On voit combien l’édition de Diderot donnée par Naigeon en 1798, celle donnée par Brière en 1821, le supplément donné par Paulin en 1830, paraissent justement suspects. Mais quelle confiance accordera l’édition Assézat, à laquelle nous nous en rapportons depuis vingt-cinq ans ? Or il faut bien dire que, dans la partie du moins qui a été établie par Assézat lui seul, elle est dépourvue de toute critique et ne fait le plus souvent que reproduire les éditions antérieures. Il suffirait, pour nous mettre en garde, de cet étonnant certificat de bonne foi octroyé dès la première page au plus fantaisiste des éditeurs : « On a parfois accusé Naigeon d’avoir altéré le texte dans l’intérêt de ses opinions philosophiques propres. Nous avons comparé avec le plus grand soin l’édition de Naigeon avec les éditions originales et avec les manuscrits. Et nous sommes sorti de ce travail de comparaison convaincu que Naigeon a été un éditeur consciencieux et honnête et qu’il n’a pas dépassé les limites qui lui étaient assignées dans le mandat qu’il tenait de Diderot lui-même. » De qui se moque-t-on ici ? Et pense-t-on que nous ayons oublié les déclarations sans ambages que Naigeon multiplie tout au long de ses Mémoires ? Au surplus, nous tenons aujourd’hui les preuves, et Naigeon est pris en flagrant délit d’interpolation.

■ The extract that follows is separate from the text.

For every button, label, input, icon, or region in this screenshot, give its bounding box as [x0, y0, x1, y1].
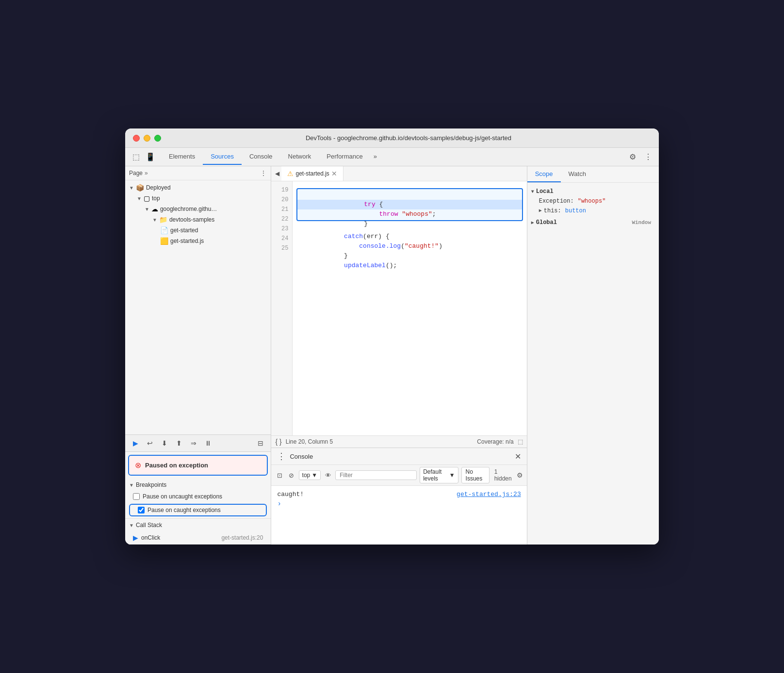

Pour le Neveu de Hameau, l’édition Assézat reproduit en grande partie le texte de l’édition Brière, reconnu fautif. Pour les Lettres de Mlle Volland, le texte n’en a pas même été collationné sur le manuscrit de Saint-Pétersbourg. Enfin M. Dupuy remarque ingénieusement que le texte du Salon de 1767 n’y occupe pas moins de quatre cents pages et semble démesurément long si on le compare à celui des autres Salons de Diderot. Naigeon, cet ancien élève de Van Loo et de Lemoyne, ne l’aurait-il pas enflé comme d’a fait pour le Paradoxe, et n’y aurait-il pas mêlé ses propres conceptions esthétiques,

  1. Le Neveu de Rameau, publié pour la première fois sur le manuscrit original par G. Monval et E. Thoinan (Pion, Bibl. elzévirienne).